* Re: [RFC PATCH gentoolkit] bin: Add merge-driver-ekeyword
[not found] <20201221034452.307153-1-mattst88@gentoo.org>
@ 2020-12-22 22:40 ` Matt Turner
2020-12-23 18:11 ` Beat Bolli
2020-12-23 19:45 ` Junio C Hamano
0 siblings, 2 replies; 6+ messages in thread
From: Matt Turner @ 2020-12-22 22:40 UTC (permalink / raw)
To: gentoo-portage-dev; +Cc: git
tl;dr:
I want to handle conflicts automatically on lines like
> KEYWORDS="~alpha ~amd64 ~arm ~arm64 ~hppa ~ia64 ~mips ~ppc ~ppc64 ~riscv ~s390 ~sparc ~x86"
where conflicts frequently happen by adding/removing ~ before the
architecture names or adding/removing whole architectures.

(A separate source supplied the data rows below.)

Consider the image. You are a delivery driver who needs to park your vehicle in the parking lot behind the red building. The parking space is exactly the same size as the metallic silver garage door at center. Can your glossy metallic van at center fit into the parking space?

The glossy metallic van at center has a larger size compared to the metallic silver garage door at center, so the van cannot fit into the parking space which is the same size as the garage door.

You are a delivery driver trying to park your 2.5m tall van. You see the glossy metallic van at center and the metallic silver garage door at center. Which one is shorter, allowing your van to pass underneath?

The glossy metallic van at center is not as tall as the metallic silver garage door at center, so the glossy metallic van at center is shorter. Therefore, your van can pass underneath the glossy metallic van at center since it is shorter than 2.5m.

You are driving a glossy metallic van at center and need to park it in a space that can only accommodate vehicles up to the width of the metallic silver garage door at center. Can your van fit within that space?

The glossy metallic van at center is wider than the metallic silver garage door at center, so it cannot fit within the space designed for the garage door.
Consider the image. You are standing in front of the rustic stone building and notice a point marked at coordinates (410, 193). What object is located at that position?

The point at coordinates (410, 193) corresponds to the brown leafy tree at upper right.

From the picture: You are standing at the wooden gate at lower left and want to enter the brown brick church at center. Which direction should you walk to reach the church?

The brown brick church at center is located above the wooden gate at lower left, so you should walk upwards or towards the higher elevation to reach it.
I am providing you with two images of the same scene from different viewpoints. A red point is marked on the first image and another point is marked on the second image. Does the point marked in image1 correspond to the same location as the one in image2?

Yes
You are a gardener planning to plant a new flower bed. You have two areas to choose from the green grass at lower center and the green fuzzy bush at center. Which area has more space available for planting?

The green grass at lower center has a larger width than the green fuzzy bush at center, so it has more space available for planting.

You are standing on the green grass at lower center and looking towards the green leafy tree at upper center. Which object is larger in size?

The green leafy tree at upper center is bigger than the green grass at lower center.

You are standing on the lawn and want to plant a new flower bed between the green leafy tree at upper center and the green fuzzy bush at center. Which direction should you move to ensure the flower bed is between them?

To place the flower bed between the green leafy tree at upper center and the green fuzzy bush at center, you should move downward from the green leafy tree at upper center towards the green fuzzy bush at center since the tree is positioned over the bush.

I don't
know if I should use a custom git merge driver or a custom git merge
strategy.
So the program in the patch below works, but it's not ideal, because
it rejects any hunks that don't touch the KEYWORDS=... assignment.
As I understand it, a custom git merge driver is intended to be used
to merge whole file formats, like JSON. As a result, you configure it
via gitattributes on a per-extension basis.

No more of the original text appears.